You can also subscribe to his weather reports  (Rexburg Weather Group/Google Groups).


January Rexburg Temperatures



High temperatures: 29.9 / 2.0 degrees above normal
Low temperatures: 14.8 / 4.2 degrees above normal

Zero or below days: 4     Normal: 6.6
Highest wind gust: 40 mph on the 5th
Number of windy days: 1     Normal: 3.3

Highest temperature: 44 on the 27th
Lowest temperature: -14 on there 1st
Lowest wind chill: -28 on the 2nd

     • Our post-Christmas cold snap lasted briefly into the new year, but within a few days we were several degrees above freezing, setting a daily record of 40 by the 7th. For the rest of the month we rode temperature roller coasters that peaked in the 40s each time before retreating into the 20s and 30s.

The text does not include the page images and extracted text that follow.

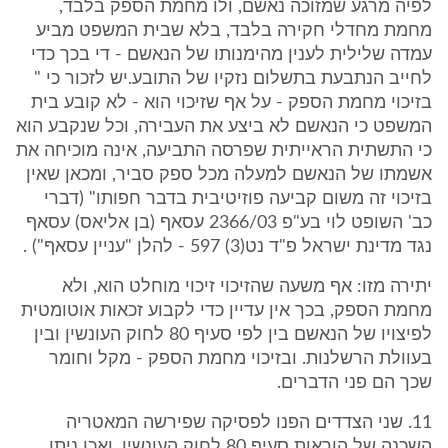
לפיה מרגע שמזוכה נאשם, ולו מחמת הספק בלבד,
מחמת מחדלי חקירה בלבד, בלא שבית המשפט מביע
עמדה שלילית לענין מהימנותו של הנאשם - די בכך כדי
לחייב הנתבעת בתשלום נזקיו של התובע.יש לזכור כי "
בזיכוי מחמת הספק - על אף שזיכוי הוא - לא קובע בית
המשפט כי הנאשם לא ביצע את העבירה, וכל שנקבע הוא
כי התשתית הראייתית שפרסה התביעה, אינה מוכיחה את
אשמתו של הנאשם למעלה מכל ספק סביר, ומכאן שאין
בזיכוי זה משום קביעה פוזיטיבית בדבר חפותו" (דברי
כב' השופט לוי בע"פ 2366/03 עסאף (בן אליאס) עסאף
נגד מדינת ישראל פ"ד נט(3) 597 - להלן "עניין עסאף") .
יתירה מזו: אף משעה שהזיכוי זיכוי מוחלט הוא, ולא
מחמת הספק, בכך אין עדיין כדי לקבוע זכאות אוטומטית
לפיצויו של הנאשם בין לפי סעיף 80 לחוק העונשין ובין
בעוולת הרשלנות. ובזיכוי מחמת הספק - מקל וחומר
שכך הם פני הדברים.
11. שני הצדדים הפנו לפסיקה שפירשה המאטריה
השכנה של הוראות סעיף 80 לחוק העונשין. ואכן ניתן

     • What helped keep this from being a near-record-breaking, El Niño-fueled month was the frequent moderate-to-dense fog that seemed to return whenever the few puny storms coming our way weren't clearing things out. By my count, we had at least decent fog on almost half of our days in January. And that fog was thick enough often enough to knock our daytime temps down significantly. This was the year we seemed to have just the perfect test-tube combination of snow on the ground along with just-so temps, humidity and a predominantly stable airmass. Did you notice how the fog many times seemed to almost magically materialize just after the sun went down? 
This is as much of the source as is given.